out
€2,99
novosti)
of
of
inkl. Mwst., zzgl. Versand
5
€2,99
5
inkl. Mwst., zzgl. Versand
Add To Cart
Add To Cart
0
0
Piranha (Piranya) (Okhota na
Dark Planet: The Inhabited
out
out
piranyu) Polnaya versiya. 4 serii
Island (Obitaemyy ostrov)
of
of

--------------------

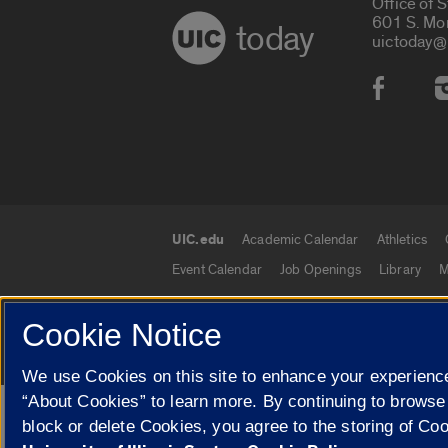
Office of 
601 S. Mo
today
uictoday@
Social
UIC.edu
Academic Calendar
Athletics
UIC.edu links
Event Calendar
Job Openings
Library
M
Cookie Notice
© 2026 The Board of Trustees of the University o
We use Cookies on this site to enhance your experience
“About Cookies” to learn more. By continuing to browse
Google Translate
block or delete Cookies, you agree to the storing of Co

--------------------

#### TRY IT:
Transcribe the records above exactly, beginning at the line that contains "Event Calendar" and ending with the line that contains "block or delete", both included, and nothing else.

#### SOLUTION:
Event Calendar
Job Openings
Library
M
Cookie Notice
© 2026 The Board of Trustees of the University o
We use Cookies on this site to enhance your experience
“About Cookies” to learn more. By continuing to browse
Google Translate
block or delete Cookies, you agree to the storing of Co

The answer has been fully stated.